(Input data)

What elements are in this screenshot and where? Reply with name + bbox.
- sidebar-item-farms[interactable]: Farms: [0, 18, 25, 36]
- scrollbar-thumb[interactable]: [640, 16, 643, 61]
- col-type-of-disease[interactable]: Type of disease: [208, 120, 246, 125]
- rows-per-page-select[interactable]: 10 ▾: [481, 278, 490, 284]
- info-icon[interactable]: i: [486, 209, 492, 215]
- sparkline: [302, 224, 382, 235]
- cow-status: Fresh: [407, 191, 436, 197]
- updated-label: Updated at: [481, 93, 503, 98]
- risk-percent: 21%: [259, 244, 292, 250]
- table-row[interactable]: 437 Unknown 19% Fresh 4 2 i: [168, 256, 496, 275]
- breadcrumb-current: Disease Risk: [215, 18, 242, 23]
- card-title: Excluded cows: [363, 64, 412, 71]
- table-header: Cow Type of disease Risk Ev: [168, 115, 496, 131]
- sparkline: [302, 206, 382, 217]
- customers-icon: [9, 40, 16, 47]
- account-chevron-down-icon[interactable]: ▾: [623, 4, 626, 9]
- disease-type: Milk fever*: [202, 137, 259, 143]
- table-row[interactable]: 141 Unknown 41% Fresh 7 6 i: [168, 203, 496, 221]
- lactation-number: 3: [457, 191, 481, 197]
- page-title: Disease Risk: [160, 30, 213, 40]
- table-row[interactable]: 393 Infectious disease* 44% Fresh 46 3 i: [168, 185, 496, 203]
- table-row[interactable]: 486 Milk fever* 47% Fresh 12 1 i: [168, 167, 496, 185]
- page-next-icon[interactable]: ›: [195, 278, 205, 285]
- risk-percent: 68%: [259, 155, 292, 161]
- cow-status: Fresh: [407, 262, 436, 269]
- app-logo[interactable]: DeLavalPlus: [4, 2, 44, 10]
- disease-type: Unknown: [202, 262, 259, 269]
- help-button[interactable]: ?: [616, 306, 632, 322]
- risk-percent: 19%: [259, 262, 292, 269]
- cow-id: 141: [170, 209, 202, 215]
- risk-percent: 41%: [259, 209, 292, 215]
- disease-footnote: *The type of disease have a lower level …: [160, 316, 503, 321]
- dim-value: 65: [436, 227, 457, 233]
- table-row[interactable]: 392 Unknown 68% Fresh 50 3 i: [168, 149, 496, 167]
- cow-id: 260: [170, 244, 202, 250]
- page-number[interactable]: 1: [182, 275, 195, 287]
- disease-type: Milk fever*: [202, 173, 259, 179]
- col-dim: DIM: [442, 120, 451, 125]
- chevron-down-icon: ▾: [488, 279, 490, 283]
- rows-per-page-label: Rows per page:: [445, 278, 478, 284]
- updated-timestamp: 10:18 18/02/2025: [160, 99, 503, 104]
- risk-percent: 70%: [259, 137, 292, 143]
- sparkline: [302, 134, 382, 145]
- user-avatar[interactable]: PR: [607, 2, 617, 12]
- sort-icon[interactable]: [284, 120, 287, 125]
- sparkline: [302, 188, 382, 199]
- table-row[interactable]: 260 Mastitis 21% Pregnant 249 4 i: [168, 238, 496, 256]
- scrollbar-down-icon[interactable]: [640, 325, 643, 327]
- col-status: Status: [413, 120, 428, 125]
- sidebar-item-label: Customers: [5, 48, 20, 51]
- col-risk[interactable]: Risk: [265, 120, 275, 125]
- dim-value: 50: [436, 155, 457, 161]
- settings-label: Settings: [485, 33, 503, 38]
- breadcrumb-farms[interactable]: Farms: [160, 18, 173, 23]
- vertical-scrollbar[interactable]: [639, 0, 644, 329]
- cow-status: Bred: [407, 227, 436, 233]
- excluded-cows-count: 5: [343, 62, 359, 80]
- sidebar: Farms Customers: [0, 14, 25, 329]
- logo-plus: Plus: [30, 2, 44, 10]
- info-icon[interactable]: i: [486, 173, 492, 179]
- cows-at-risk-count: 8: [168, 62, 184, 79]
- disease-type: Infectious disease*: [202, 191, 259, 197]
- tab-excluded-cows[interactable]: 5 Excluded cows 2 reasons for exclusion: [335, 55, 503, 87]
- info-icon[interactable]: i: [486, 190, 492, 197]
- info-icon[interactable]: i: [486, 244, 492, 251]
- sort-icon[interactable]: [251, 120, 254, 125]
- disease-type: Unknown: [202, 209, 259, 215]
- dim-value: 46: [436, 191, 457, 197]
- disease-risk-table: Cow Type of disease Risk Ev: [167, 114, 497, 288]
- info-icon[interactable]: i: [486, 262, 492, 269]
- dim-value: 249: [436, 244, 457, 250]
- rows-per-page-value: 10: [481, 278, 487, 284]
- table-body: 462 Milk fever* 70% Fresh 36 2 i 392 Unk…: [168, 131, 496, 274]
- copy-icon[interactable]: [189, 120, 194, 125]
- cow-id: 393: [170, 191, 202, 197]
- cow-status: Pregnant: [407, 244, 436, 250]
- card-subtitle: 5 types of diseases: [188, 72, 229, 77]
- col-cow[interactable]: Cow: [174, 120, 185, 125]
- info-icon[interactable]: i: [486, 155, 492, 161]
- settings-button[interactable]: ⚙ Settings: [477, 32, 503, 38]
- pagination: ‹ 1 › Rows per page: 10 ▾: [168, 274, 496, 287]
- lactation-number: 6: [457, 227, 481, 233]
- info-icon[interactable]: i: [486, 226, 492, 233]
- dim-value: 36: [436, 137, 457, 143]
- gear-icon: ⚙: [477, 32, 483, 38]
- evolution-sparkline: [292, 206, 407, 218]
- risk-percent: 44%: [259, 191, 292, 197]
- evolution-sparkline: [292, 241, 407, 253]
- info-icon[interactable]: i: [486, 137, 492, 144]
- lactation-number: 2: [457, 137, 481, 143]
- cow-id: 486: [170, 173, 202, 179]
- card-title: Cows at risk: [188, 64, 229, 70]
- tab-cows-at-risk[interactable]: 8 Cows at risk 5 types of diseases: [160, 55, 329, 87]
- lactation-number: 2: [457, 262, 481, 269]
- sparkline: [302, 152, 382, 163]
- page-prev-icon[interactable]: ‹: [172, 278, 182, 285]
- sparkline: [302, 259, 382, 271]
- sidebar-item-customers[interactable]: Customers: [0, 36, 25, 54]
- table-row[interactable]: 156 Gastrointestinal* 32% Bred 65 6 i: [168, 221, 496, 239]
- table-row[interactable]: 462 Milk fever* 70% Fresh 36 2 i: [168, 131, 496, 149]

(End Input data)

Task prompt:
Work out the number of lines in the entries above that hold the word "item", giving the number without comment.

Final answer:
3